Norman Wainwright

Personal information
- Nationality: British (English)
- Born: July 4, 1914 Stoke on Trent, England
- Died: May 2, 2000 (aged 85) Stoke on Trent, England

Sport
- Sport: Swimming
- Strokes: freestyle
- Club: Hanley Swimming Club

Medal record
Representing Great Britain
European Championships
| Bronze medal – third place | 1934 Magdeburg | 1500 m freestyle |
| Bronze medal – third place | 1938 London | 4×200 m freestyle |
| Bronze medal – third place | 1938 London | 400 m freestyle |
Representing England
British Empire Games
| Gold medal – first place | 1938 Sydney | 4×220 yd freestyle |
| Silver medal – second place | 1934 London | 440 yd freestyle |
| Silver medal – second place | 1934 London | 4×200 yd freestyle |
| Bronze medal – third place | 1934 London | 1500 yd freestyle |
| Bronze medal – third place | 1938 Sydney | 1650 yd freestyle |

= Norman Wainwright =

British swimmer

Norman Wainwright (4 July 1914 - 2 May 2000) was an English freestyle and backstroke swimmer who competed for Great Britain in the 1932 Summer Olympics, in the 1936 Summer Olympics, and in the 1948 Summer Olympics.

== Biography ==
Wainwright was born in Stoke-on-Trent, England.

In 1932 he was eliminated in the first round of the 400 metre freestyle event. Four years later he was a member of the British team which finished sixth with the British team in the 4×200 metre freestyle relay competition at the 1936 Games. In the 1500 metre freestyle contest he was eliminated in the semi-finals and in the 400 metre freestyle event he was eliminated in the first round.

His last Olympic appearance was in 1948 when he competed with the British team in the 4×200 metre freestyle relay competition which did not advance to the final.

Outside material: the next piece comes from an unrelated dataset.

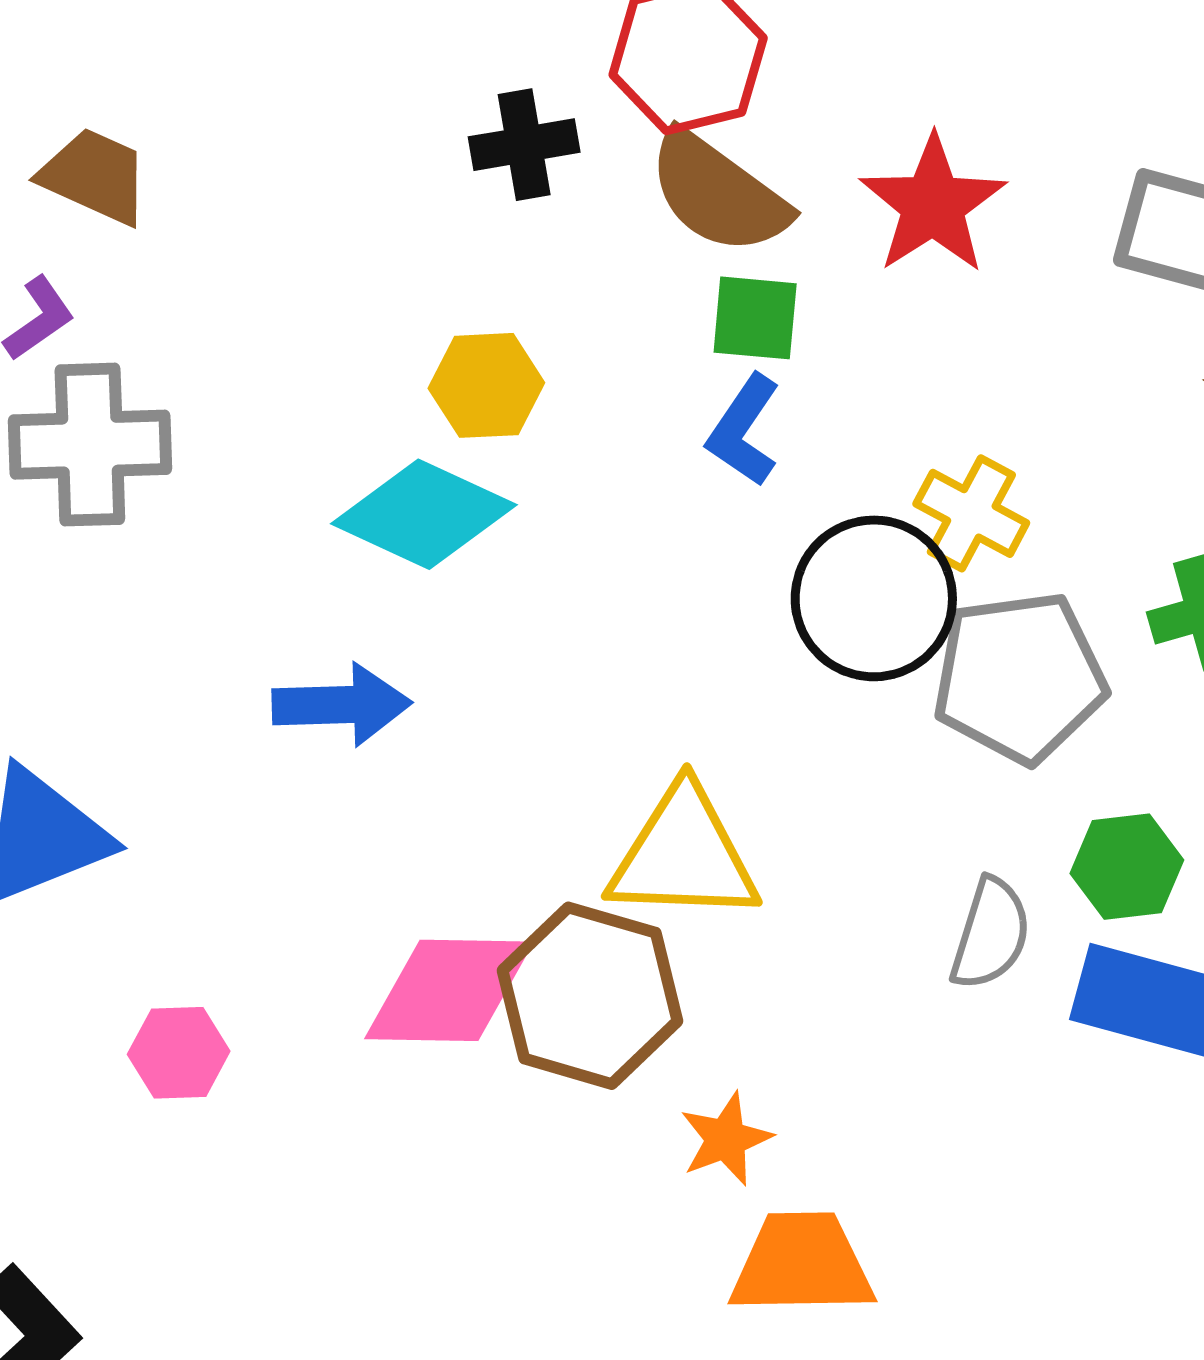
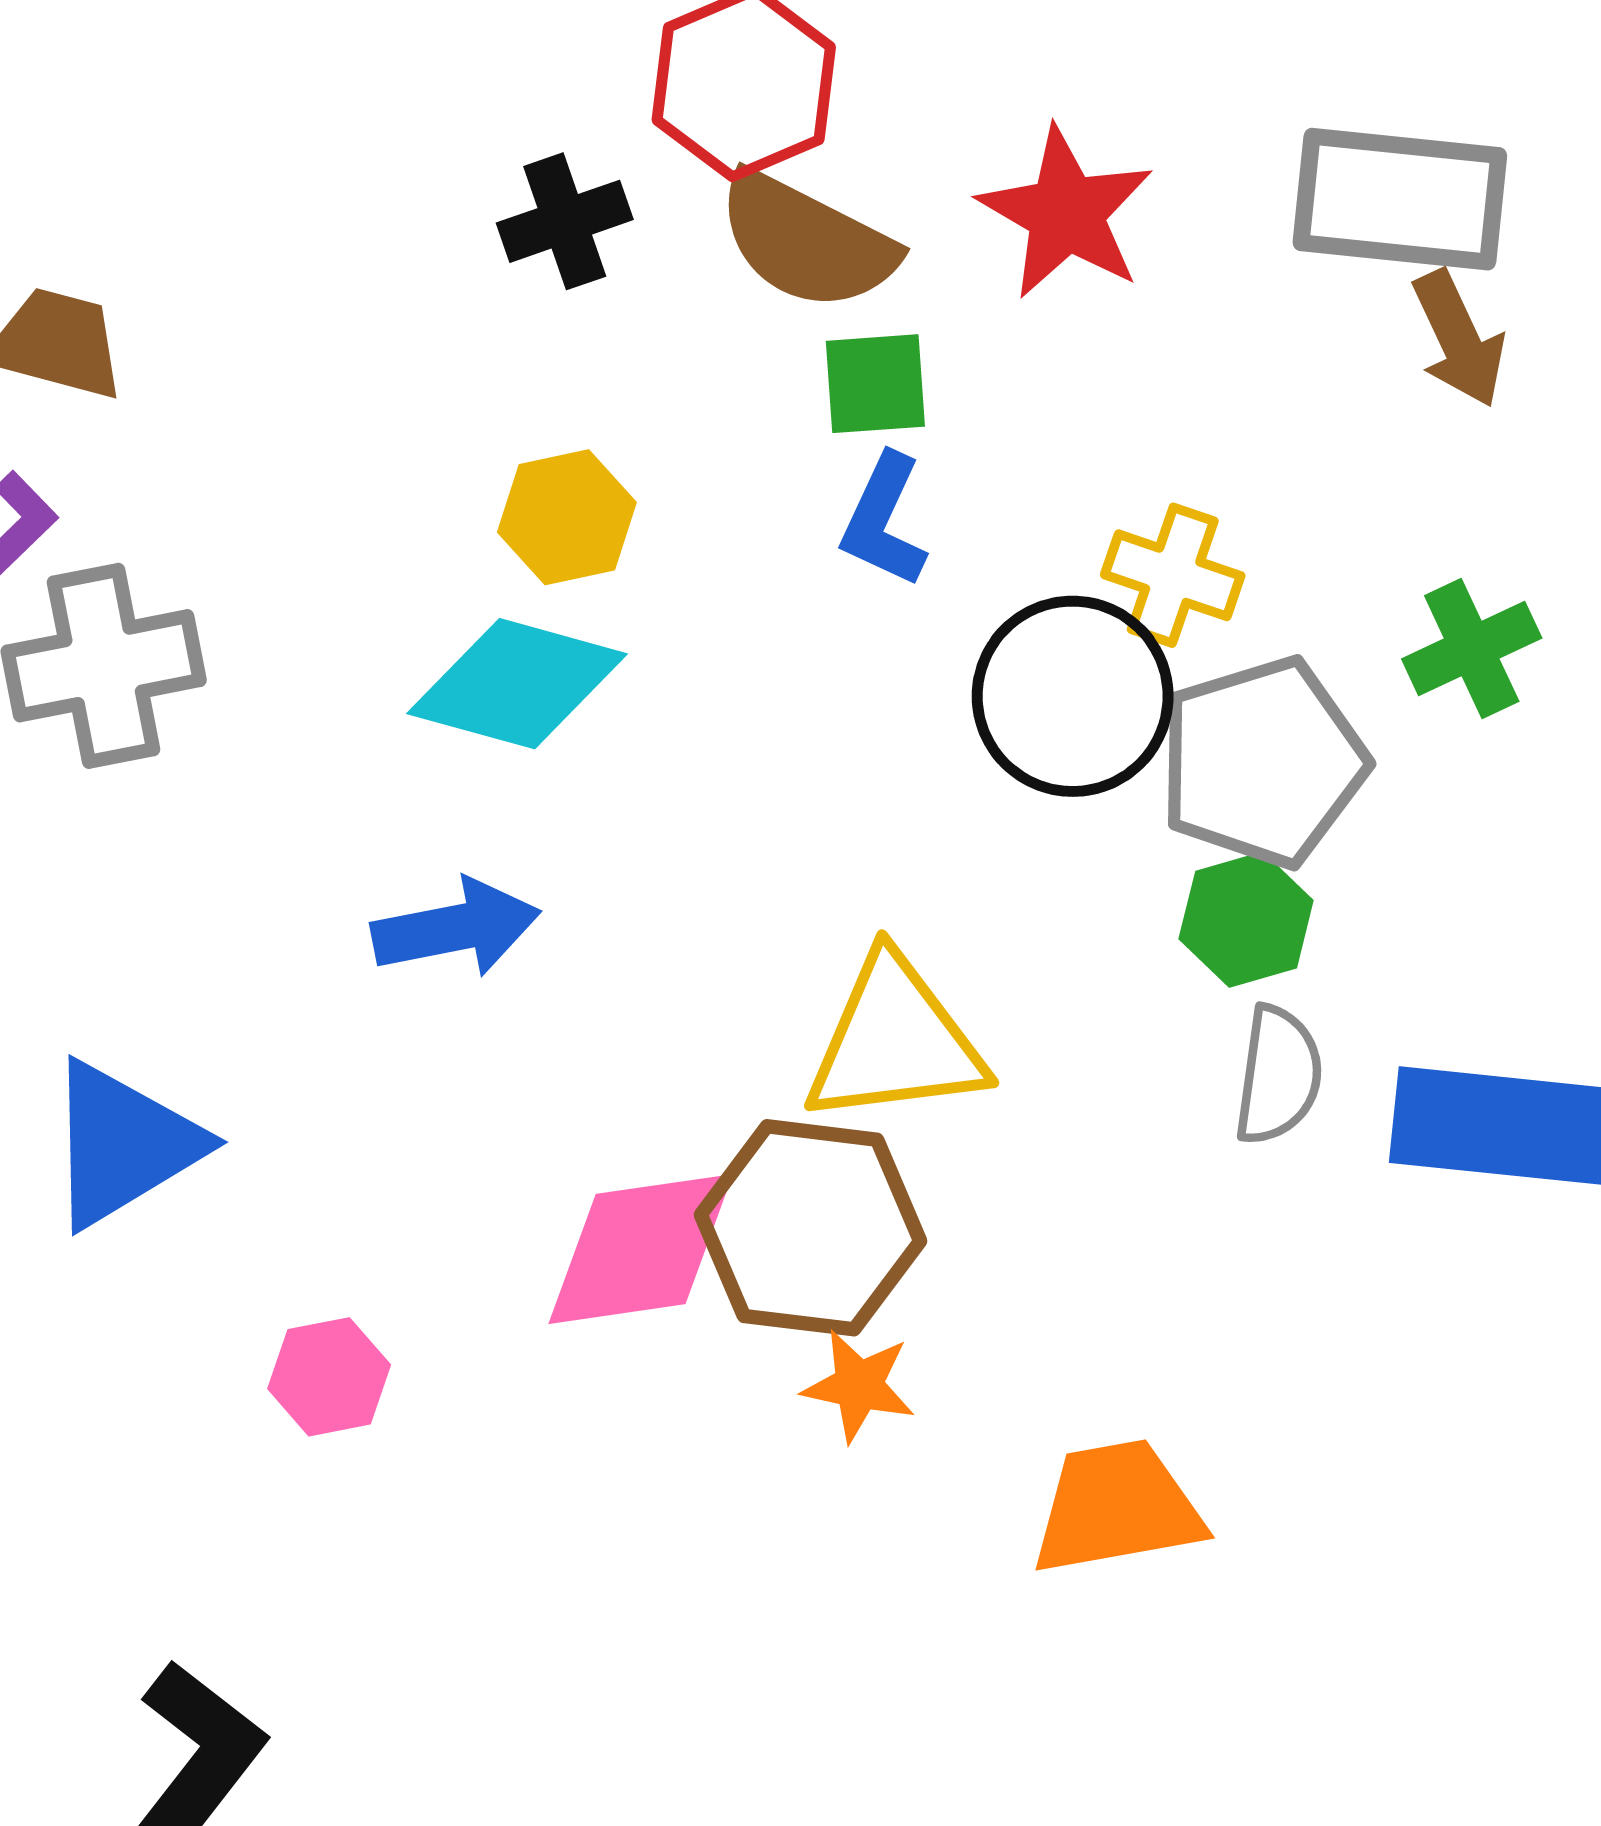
green hexagon: (1127, 867) -> (1246, 920), moved
orange star: (726, 1139) -> (859, 1386), moved, turned -30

At the 1934 Empire Games he was a member of the English team which won the silver medal in the 4×200 yards freestyle contest. He also won a silver medal in the 440 yards event and a bronze medal in the 1500 yards competition. Four years later at the 1938 Empire Games in Sydney he was part of the English team which won the gold medal in the 4×220 yards freestyle event. In Sydney he also won a bronze medal in the 1650 yards event and participated in the 110 yards backstroke competition.